When launching an AutoML experiment on Databricks, the default run splits the dataset randomly with 60% for training, 20% for validation, and 20% for testing. Starting from ML Runtime 15.3, users can customize the dataset split in AutoML.

Use Case #1: Explicit Sample Categorization 

If you want to specify the category for each sample explicitly, you can insert a column with values “train”, “validate”, or “test”. When calling the AutoML API, pass this column to the argument split_col as shown below.

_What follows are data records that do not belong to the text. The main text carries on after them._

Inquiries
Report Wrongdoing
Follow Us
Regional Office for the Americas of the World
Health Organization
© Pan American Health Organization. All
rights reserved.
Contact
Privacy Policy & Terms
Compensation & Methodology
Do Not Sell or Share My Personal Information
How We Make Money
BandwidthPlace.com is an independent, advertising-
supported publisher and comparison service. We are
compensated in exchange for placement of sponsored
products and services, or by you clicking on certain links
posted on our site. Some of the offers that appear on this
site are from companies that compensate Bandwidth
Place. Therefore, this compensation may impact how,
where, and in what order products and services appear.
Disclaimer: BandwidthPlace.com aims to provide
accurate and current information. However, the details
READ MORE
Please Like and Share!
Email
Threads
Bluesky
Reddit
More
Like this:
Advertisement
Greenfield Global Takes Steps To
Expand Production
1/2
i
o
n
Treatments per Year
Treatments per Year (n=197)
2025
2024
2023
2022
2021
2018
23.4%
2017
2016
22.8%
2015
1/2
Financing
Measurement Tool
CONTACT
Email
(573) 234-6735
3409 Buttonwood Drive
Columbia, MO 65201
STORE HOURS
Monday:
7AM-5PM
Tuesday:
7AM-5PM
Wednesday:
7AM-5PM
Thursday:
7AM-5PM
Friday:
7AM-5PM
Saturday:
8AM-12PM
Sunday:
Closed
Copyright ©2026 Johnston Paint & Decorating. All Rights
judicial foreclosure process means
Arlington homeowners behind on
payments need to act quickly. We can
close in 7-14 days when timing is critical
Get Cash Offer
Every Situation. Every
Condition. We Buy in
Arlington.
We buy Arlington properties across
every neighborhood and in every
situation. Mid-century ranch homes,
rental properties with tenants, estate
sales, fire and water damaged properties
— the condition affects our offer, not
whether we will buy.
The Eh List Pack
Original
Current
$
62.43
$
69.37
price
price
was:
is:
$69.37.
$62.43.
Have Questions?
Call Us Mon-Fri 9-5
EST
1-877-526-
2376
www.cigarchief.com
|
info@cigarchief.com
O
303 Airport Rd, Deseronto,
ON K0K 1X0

The AutoML experiment will split the dataset based on this column.

 

from databricks import automl
summary_regress = automl.regress(df_regress, target_col="target", split_col="custom_split")

 

Use Case #2: Custom Split Ratios

If you prefer AutoML to split the dataset with a different ratio than the default 60:20:20, you can populate a new column with the target ratio and apply the same split_col argument as in Use Case #1. For example, to split the dataset with an 80:10:10 ratio, you can do the following:

 

from pyspark.sql.functions import when, rand

seed = 42 # define your seed here for reproduction
train_ratio, validate_ratio, test_ratio = 0.8, 0.1, 0.1 # define your preferred ratios here

df = df.withColumn("random", rand(seed=seed))
df = df.withColumn("custom_split", when(df.random < train_ratio, "train")
                                    .when(df.random < 1-test_ratio, "validate")
                                    .otherwise("test"))
df = df.drop("random")

 

You can also define different split ratios for different classes in a classification problem as follows:

 

from pyspark.sql.functions import lit

seed = 42 # define your seed here for reproduction
ratios = { # define your preferred ratios here
   "1": (0.7, 0.2, 0.1),  # For class 1, 70% train, 20% validate, 10% test
   "2": (0.8, 0.1, 0.1)   # For class 2, 80% train, 10% validate, 10% test
}

# Sample for training data
train_df = df.sampleBy("label", fractions={x: y[0] for x, y in ratios.items()}, seed=42)
train_df = train_df.withColumn("custom_split", lit("train"))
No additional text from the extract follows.